Prior to the game, you wondered whether Astana would fly out of the traps, similar to the way Celtic did against Artmedia Bratislava 12 years ago when the Hoops made their own valiant attempt at coming back from a 5-0 first leg defeat. Instead, it looked similar to the first leg. Celtic knocked the ball around with ease and had a couple of early chances. Scott Brown, with Ntcham as his deputy, bossed the midfield and it looked like the whole thing would be a bit of a snoozefest for the neutral.

Then a degree of complacency began to creep into Celtic’s play. The passing was a little off. Those at the back, Mikael Lustig, Nir Bitton and Scott Brown in particular, were taking chances and not hitting their targets. However, when Astana got themselves a goal after Kristoffer Ajer inadvertently deflected the ball past Craig Gordon, it quickly fired them back into life with Scott Sinclair rifling into the top corner.

The half-time was poised to be a non-event, though it was anything but. Brown’s early pass, which led to Serikzhan Muzhikov’s goal, set the tempo. Celtic were too cocky and suddenly Astana were alive. The home side began playing with real verve and dynamism, and the visitors, having slipped into first gear, were finding it hard to keep up.

In the end, though, it was too much of a mountain to climb for Astana, while Celtic still retained their threat on the counter. Ntcham and Leigh Griffiths added late goals and, in truth, they could have had a couple more on the night.

Astana will regret their passive first-half performance

Astana boss Stanimir Stoilov said before the game that Celtic were “99 per cent through”. One had to wonder whether he was telling the media and wider public one thing, but his players something entirely different in private. From their first half showing, though, it looked like the hosts were going through the motions, at least in comparison to their second half display.

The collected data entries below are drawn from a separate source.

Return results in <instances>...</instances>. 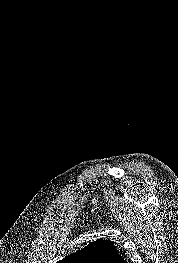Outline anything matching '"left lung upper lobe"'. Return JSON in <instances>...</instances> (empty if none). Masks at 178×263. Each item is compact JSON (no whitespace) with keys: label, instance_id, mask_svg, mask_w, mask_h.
Returning <instances> with one entry per match:
<instances>
[{"label":"left lung upper lobe","instance_id":"1","mask_svg":"<svg viewBox=\"0 0 178 263\" xmlns=\"http://www.w3.org/2000/svg\"><path fill=\"white\" fill-rule=\"evenodd\" d=\"M118 256L114 242L98 239L57 263H111Z\"/></svg>","mask_w":178,"mask_h":263}]
</instances>
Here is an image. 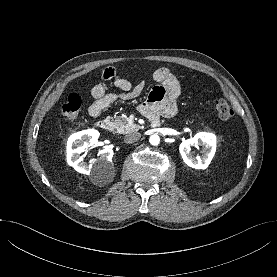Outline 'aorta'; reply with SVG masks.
Returning <instances> with one entry per match:
<instances>
[{
  "label": "aorta",
  "mask_w": 277,
  "mask_h": 277,
  "mask_svg": "<svg viewBox=\"0 0 277 277\" xmlns=\"http://www.w3.org/2000/svg\"><path fill=\"white\" fill-rule=\"evenodd\" d=\"M151 145H158L160 143V137L158 135H152L149 139Z\"/></svg>",
  "instance_id": "762f6f07"
}]
</instances>
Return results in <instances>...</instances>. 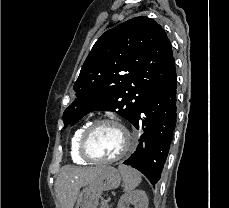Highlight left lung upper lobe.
I'll use <instances>...</instances> for the list:
<instances>
[{
	"mask_svg": "<svg viewBox=\"0 0 229 208\" xmlns=\"http://www.w3.org/2000/svg\"><path fill=\"white\" fill-rule=\"evenodd\" d=\"M175 76L166 32L151 18H132L94 44L74 84L77 98L63 113L64 128L96 110L116 112L131 122L147 96Z\"/></svg>",
	"mask_w": 229,
	"mask_h": 208,
	"instance_id": "left-lung-upper-lobe-1",
	"label": "left lung upper lobe"
}]
</instances>
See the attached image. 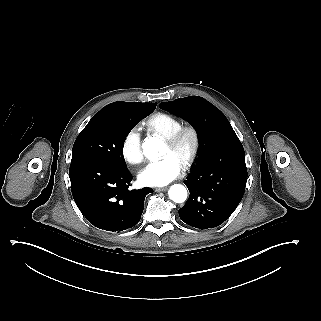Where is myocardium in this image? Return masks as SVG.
Wrapping results in <instances>:
<instances>
[{
    "label": "myocardium",
    "mask_w": 321,
    "mask_h": 321,
    "mask_svg": "<svg viewBox=\"0 0 321 321\" xmlns=\"http://www.w3.org/2000/svg\"><path fill=\"white\" fill-rule=\"evenodd\" d=\"M162 138L174 153L181 156L184 168L192 166L201 147V137L196 126L183 125L173 134Z\"/></svg>",
    "instance_id": "f54148a6"
}]
</instances>
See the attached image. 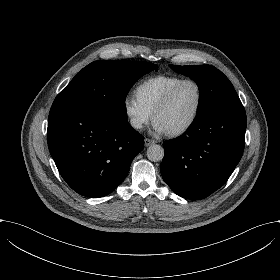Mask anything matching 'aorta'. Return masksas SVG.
<instances>
[{"label": "aorta", "instance_id": "1", "mask_svg": "<svg viewBox=\"0 0 280 280\" xmlns=\"http://www.w3.org/2000/svg\"><path fill=\"white\" fill-rule=\"evenodd\" d=\"M147 157L150 161H161L164 157V149L158 144H153L147 149Z\"/></svg>", "mask_w": 280, "mask_h": 280}]
</instances>
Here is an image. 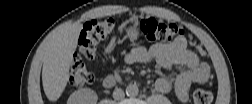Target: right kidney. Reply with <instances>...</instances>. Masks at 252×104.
Masks as SVG:
<instances>
[{
    "instance_id": "obj_1",
    "label": "right kidney",
    "mask_w": 252,
    "mask_h": 104,
    "mask_svg": "<svg viewBox=\"0 0 252 104\" xmlns=\"http://www.w3.org/2000/svg\"><path fill=\"white\" fill-rule=\"evenodd\" d=\"M97 95L91 89H80L75 91L68 98L69 104H95L97 102Z\"/></svg>"
}]
</instances>
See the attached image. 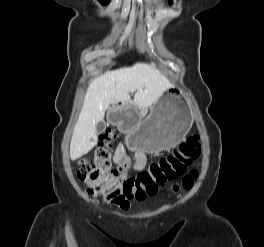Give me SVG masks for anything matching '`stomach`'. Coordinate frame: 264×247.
Listing matches in <instances>:
<instances>
[{
	"label": "stomach",
	"instance_id": "0dacf381",
	"mask_svg": "<svg viewBox=\"0 0 264 247\" xmlns=\"http://www.w3.org/2000/svg\"><path fill=\"white\" fill-rule=\"evenodd\" d=\"M182 95L179 86H170L146 117L122 104L109 109V120L127 132V144L134 150L154 153L169 149L181 140L191 120Z\"/></svg>",
	"mask_w": 264,
	"mask_h": 247
}]
</instances>
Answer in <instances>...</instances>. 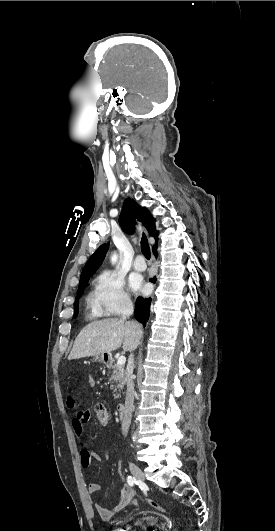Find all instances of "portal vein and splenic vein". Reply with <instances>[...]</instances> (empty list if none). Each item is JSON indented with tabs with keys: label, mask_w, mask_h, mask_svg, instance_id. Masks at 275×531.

Twumasi and Marin Tomasov, flanking lone striker Junior Kabananga, seemed encouraged to stay forward so the hosts would have bodies forward in attack, though they lacked the self-belief to cause Celtic’s covering defenders, even in a makeshift backline, any real problems when they did get the opportunity. And their positioning caused Astana issues in defence, with James Forrest able to run at his marker and Kieran Tierney given free reign to support Scott Sinclair on the opposite flank. On another night Celtic would have killed the game off completely before the hosts discovered some confidence in their half-time oranges.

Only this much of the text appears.